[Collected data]

______________________________

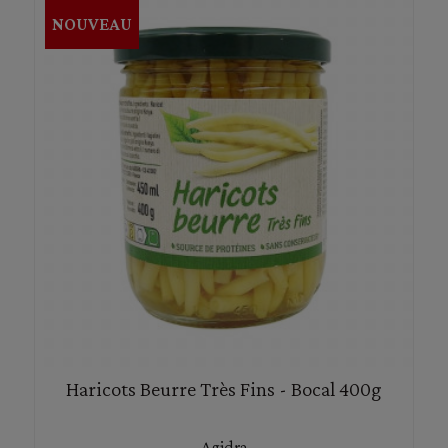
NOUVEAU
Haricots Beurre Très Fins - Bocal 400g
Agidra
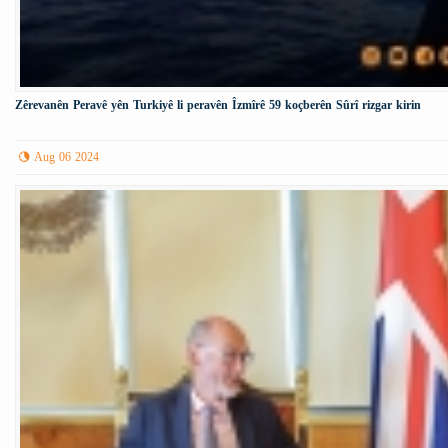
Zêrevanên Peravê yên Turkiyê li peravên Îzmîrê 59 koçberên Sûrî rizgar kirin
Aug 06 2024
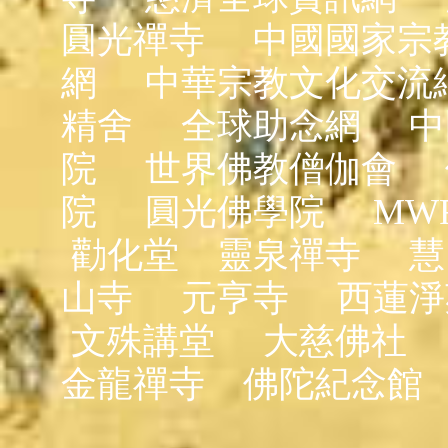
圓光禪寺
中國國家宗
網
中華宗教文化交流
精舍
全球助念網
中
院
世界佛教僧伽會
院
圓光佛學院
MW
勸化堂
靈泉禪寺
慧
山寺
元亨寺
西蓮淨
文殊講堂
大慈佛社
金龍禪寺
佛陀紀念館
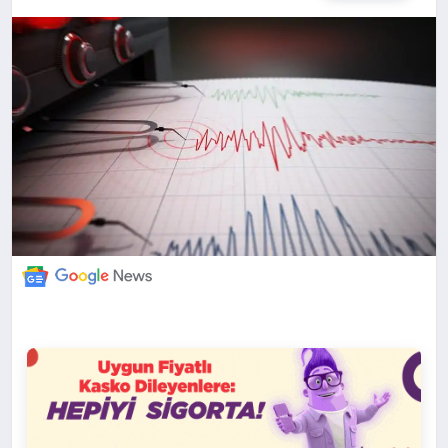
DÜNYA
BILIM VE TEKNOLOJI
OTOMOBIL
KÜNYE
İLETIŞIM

______________________________

[WHAT YOU SHOULD DO]: Please provide a faithful transcription of all the data, pictures excluded.

[SOLUTION TO THE PROBLEM]:
NOUVEAU
Haricots Beurre Très Fins - Bocal 400g
Agidra
Zêrevanên Peravê yên Turkiyê li peravên Îzmîrê 59 koçberên Sûrî rizgar kirin
Aug 06 2024
圓光禪寺
中國國家宗
網
中華宗教文化交流
精舍
全球助念網
中
院
世界佛教僧伽會
院
圓光佛學院
MW
勸化堂
靈泉禪寺
慧
山寺
元亨寺
西蓮淨
文殊講堂
大慈佛社
金龍禪寺
佛陀紀念館
DÜNYA
BILIM VE TEKNOLOJI
OTOMOBIL
KÜNYE
İLETIŞIM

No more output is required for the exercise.